Datacom-Textron spins its Everett office to California

  • KATHY DAY / Herald Writer
  • Wednesday, October 25, 2000 9:00pm
  • Local News


Herald Writer

EVERETT — Datacom-Textron will merge with a Southern California subsidiary of its parent company, officials said Wednesday. But the move doesn’t mean that all the employees are leaving.

Although Datacom will no longer exist as an Everett company, a portion of its employees plan to spin out a new local company that will continue to produce a line of network testing equipment called Legacy, said Dennis Horwitz, a spokesman for Rifocs Corp, which makes similar equipment for fiber-optic testing. Rifocs is based in Camarillo, Calif., northwest of Los Angeles.

Details about the new company were not available Wednesday.

The merger, announced Wednesday by executives of parent company Textron, will combine Datacom’s work in the area of test equipment for copper-cable local area networks with the operations of Rifocs, Horwitz said.

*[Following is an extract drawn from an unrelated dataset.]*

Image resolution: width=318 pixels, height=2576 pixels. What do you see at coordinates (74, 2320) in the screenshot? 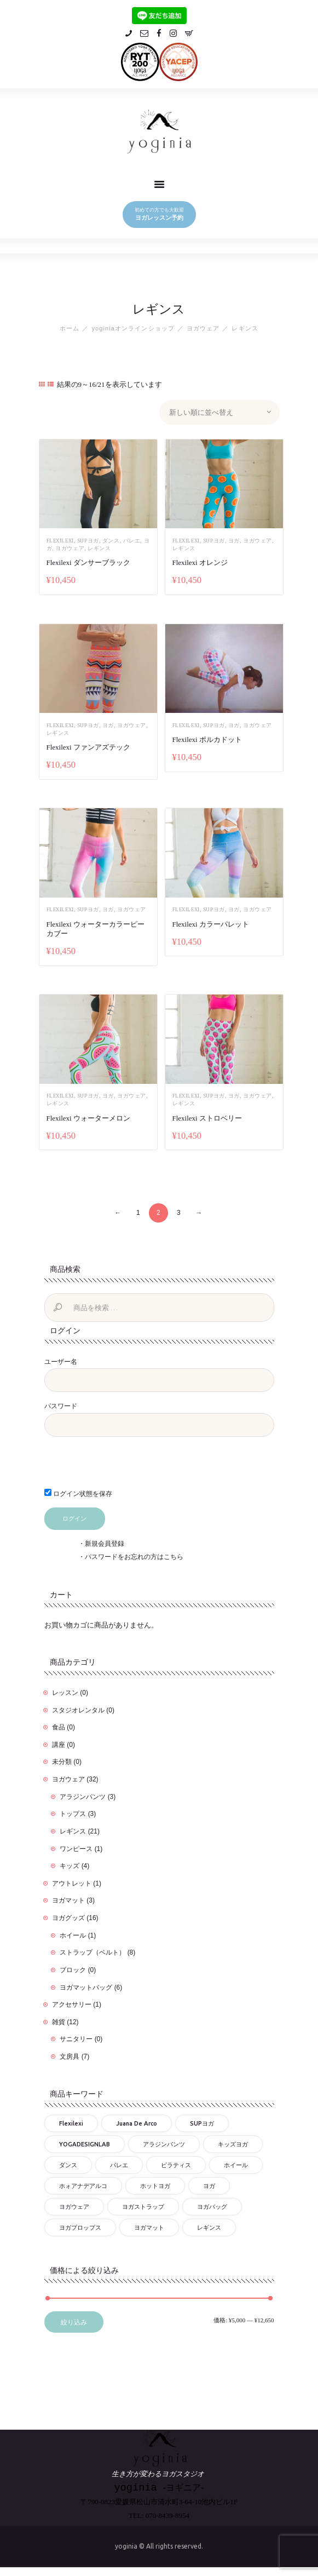
I see `絞り込み` at bounding box center [74, 2320].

Datacom, which has been working with Rifocs on product development for some time, had about 60 employees when merger negotiations began. However, he said, because "we have been unable to get people to move to this area," only about 10 to 15 employees will join Rifocs. Of those, only about five will actually relocate, he added, because some regional sales people are located around the country. But he would not say how many people will lose jobs because of the changes.

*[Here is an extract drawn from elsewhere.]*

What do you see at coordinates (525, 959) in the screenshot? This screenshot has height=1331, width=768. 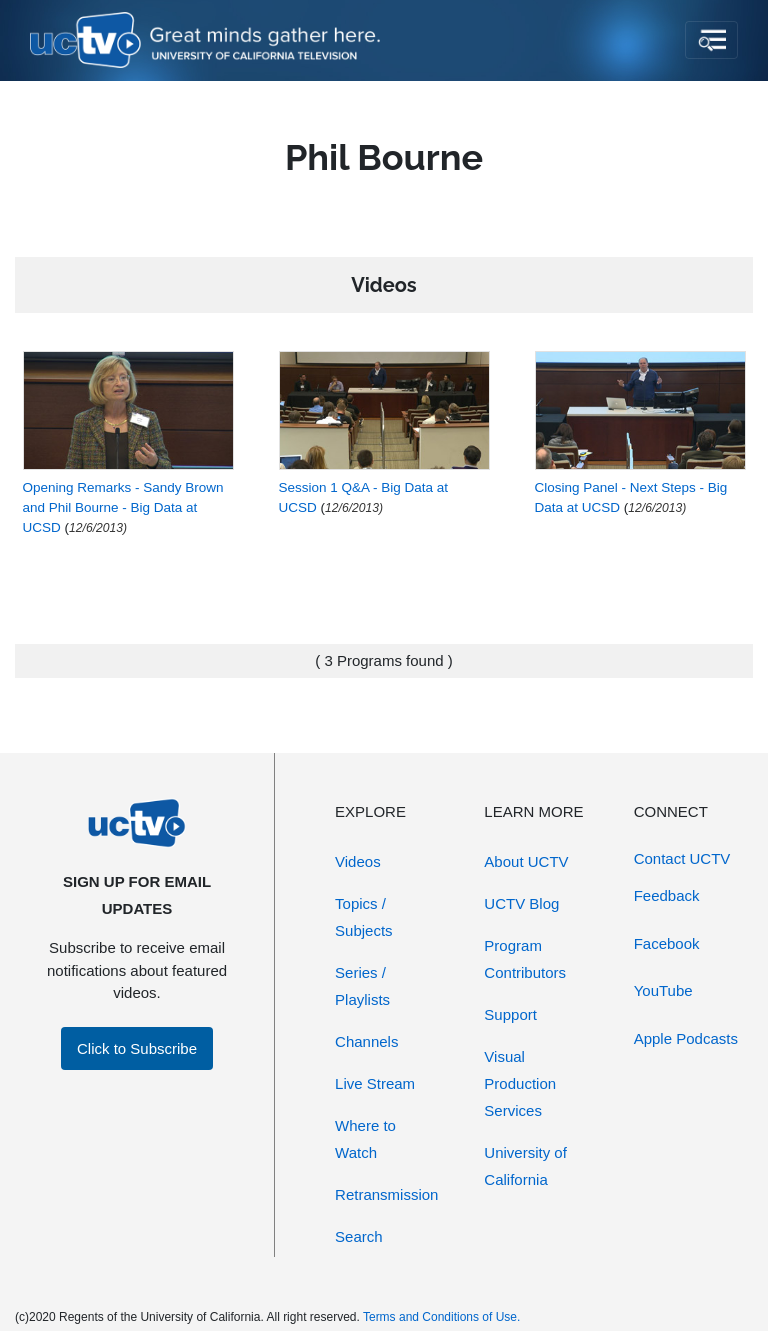 I see `Program Contributors` at bounding box center [525, 959].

He said Datacom was not big enough to sustain the Everett location and had been slow in producing new products, so the decision was made to combine the two subsidiaries.

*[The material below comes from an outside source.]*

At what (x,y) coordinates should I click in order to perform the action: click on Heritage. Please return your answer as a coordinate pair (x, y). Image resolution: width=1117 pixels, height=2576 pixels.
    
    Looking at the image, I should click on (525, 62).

Datacom, founded in 1981 as Datacom Northwest, changed its name to Datacom Technologies in 1988 as it expanded into low-cost, hand-held equipment used to test network cabling. Textron acquired the company in 1998. At that time, a survey by the Snohomish County Economic Development survey showed the company had 75 to 100 employees

Rhode Island-based Textron is a global company with four divisions — aircraft, automotive, finance and industrial, which includes Datacom and Rifocs. After acquiring Rifocs in December, the company "determined it made sense that to combine forces" of the two subsidiaries to advance new product development, Horwitz said.